В фарватере его учения двигались и продолжают двигаться косяками последователи, для которых сама мысль о зрительском успехе – кощунство. Они годами готовят себя к великому свершению – снять гениальное кино «как Тарковский». Правда, Тарковскими не являются, а только эпигонствуют, воспроизводят манеру, что должно по идее вызывать смех, но чудесным образом эта публика умудряется ввести в заблуждение даже какую-то часть зрителей, чиновников, богачей, решающих раскошелиться на «высокое искусство».
К вершине пирамиды, которую занимал Тарковский, сумел прорваться только Алексей Герман. И он со временем стал новым кумиром.
Всё-таки интересно, как происходит выдвижение на Олимп? Такое ощущение, что в определённый момент собирается совещание и там решают, кого назначить на роль божества. Даётся отмашка, и с этого момента тусовка ориентируется на новое имя. Потому что и после блестящего фильма «Двадцать дней без войны», и даже после изумительной картины «Мой друг Иван Лапшин» Герман ещё не являлся абсолютным авторитетом, может быть, потому, что ещё был жив Тарковский. Но потом как будто нажали на кнопку, и он уже там, на вершине. И теперь снимают «под Германа», как совсем недавно снимали «под Тарковского». И по отношению к фильмам кумира по-прежнему используют определение «гениальный». Гениальный – без всяких оговорок.
«Москва слезам не верит» пришлась на период ослепления Тарковским. Культ Тарковского укоренился не только в столичном кинематографическом мире, но и в провинциальной интеллигентской среде. Сложилась иерархия, в которой именно Андрей Арсеньевич считался эталоном художника. Разумеется, я ценил Тарковского как крупного мастера, однако не собирался абсолютизировать эту фигуру. Да, у него есть несколько выдающихся фильмов, в «Андрее Рублеве» мне очень нравится новелла «Колокол» – она действительно здорово получилась, но, например, снятые Тарковским за границей «Ностальгия» и «Жертвоприношение» не кажутся мне шедеврами.
Андрей Арсеньевич совершил огромную ошибку, уехав из России. Очень мелко выглядели многие его высказывания на пресс-конференциях, жалобы, что ему не давали снимать в СССР, совершенно недостойные заявления, что у него якобы не хватало денег на трамвай. Николай Трофимович Сизов, оправдываясь, даже справку подготовил для иностранной публики о заработках Тарковского, и суммы там оказались вполне приличные.
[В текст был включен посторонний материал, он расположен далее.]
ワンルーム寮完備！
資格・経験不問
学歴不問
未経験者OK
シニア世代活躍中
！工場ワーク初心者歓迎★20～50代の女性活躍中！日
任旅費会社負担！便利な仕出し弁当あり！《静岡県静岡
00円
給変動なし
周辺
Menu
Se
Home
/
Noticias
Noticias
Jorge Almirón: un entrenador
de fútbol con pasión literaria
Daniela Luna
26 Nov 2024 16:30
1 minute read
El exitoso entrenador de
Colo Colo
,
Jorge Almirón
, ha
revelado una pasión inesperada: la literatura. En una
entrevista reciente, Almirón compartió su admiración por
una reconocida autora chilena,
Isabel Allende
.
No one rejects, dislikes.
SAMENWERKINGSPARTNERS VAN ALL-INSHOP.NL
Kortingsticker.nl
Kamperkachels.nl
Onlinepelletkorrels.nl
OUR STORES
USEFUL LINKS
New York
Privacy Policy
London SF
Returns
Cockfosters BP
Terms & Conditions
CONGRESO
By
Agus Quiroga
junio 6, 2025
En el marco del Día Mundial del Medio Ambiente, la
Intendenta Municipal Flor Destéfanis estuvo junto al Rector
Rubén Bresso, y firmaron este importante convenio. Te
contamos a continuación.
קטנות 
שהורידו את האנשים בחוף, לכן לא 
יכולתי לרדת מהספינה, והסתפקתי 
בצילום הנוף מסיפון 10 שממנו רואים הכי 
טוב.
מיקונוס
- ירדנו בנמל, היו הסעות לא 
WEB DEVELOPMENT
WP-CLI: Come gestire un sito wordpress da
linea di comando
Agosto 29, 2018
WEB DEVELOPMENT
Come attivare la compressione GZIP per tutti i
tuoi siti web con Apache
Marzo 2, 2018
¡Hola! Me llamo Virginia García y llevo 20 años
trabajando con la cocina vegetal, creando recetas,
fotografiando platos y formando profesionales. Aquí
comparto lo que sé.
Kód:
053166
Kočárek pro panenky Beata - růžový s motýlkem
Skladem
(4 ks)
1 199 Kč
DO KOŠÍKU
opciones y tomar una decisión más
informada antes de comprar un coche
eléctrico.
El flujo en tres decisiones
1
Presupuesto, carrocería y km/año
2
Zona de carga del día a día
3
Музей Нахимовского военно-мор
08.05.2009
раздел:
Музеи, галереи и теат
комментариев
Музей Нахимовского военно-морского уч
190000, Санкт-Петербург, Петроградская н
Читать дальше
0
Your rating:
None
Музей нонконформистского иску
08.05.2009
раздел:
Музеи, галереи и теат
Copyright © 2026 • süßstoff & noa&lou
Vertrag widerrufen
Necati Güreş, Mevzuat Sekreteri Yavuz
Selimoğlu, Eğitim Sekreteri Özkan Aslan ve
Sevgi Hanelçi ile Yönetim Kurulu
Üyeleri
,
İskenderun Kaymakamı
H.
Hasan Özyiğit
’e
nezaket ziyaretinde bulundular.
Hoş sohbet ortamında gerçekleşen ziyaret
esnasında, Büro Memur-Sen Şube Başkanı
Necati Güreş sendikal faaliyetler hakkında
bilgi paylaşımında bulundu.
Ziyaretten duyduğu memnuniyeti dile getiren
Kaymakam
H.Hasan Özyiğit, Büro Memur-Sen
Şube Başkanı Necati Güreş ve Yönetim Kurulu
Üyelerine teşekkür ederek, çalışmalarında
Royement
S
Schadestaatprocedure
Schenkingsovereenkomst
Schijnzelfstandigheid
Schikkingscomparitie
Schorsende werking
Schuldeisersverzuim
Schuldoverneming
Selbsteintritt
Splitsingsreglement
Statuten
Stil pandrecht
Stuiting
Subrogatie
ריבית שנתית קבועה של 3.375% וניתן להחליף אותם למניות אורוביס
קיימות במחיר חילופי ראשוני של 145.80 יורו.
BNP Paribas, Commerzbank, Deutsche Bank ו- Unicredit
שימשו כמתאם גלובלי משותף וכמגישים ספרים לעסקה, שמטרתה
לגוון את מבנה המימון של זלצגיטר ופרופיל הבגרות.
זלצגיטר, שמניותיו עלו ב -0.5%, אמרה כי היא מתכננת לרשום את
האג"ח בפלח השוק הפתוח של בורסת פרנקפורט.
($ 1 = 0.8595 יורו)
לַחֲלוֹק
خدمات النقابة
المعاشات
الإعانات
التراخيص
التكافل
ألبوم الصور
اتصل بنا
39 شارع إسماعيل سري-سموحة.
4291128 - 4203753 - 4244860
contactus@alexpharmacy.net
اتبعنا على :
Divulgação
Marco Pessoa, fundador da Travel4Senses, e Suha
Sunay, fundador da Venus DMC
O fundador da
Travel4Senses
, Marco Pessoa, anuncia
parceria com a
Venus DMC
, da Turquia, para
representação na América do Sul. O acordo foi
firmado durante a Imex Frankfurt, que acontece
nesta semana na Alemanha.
Со временем и самому Тарковскому стало понятно, что с финансированием на Западе не так просто. Действительно, в Советском Союзе денег на его картины выделяли гораздо больше, чего только стоит история со «Сталкером», который Тарковскому удалось снять дважды – первый вариант показался Андрею Арсеньевичу неубедительным. В какой капиталистической стране такое возможно?
Снятое Тарковским за границей представляется мне хождением по замкнутому кругу, набором самоповторов, а навязчивые библейские мотивы – ложной многозначительностью, дежурным приёмом, с помощью которого пытаются придать значимости не слишком интересному материалу. Нарочитая сложность в какой-то момент становится у Тарковского обязательным атрибутом и уже воспринимается как проявление творческой беспомощности.
По сути, как раз об этом рассуждает Толстой в своей блестящей статье «Что такое искусство», когда речь заходит о сомнительных концепциях творчества. Лев Николаевич пытается разобраться в природе декадентства, и, хотя написана статья в 1897 году, многие её положения вполне применимы к советскому кинематографу 70–80-х годов, да и к некоторым фильмам теперешних времён.
Толстой пишет о традиции «выражаться неясными для всех и понятными только для посвященных намёками». Он говорит об искусстве для «людей высших классов», о том, как творцы намеренно усложняют, стараясь быть непонятными:
«… Такой способ выражения заключал в себе даже некоторую особенную прелесть туманности для посвящённых. Способ выражения этот, проявлявшийся в эвфемизме, в мифологических и исторических напоминаниях, входил всё более и более в употребление и в последнее время дошёл до своих, кажется, крайних пределов в искусстве так называемого декадентства. В последнее время не только туманность, загадочность, темнота и недоступность для масс поставлены в достоинство и условие поэтичности предметов искусства, но и неточность, неопределённость и некрасноречивость…»
Удивительно, как верно Толстой описал особенности «элитарного искусства». Чтобы придать себе значимости, указать, что зритель имеет дело не с какой-нибудь поделкой для масс, наилучший способ – взять за основу какой-нибудь библейский сюжет, какую-нибудь аллюзию «для своих», чтобы цокнули понимающе языком и принялись расшифровывать понятный только избранным ребус. У Андрея Арсеньевича таких спекулятивных приёмов немало, особенно в последних двух картинах.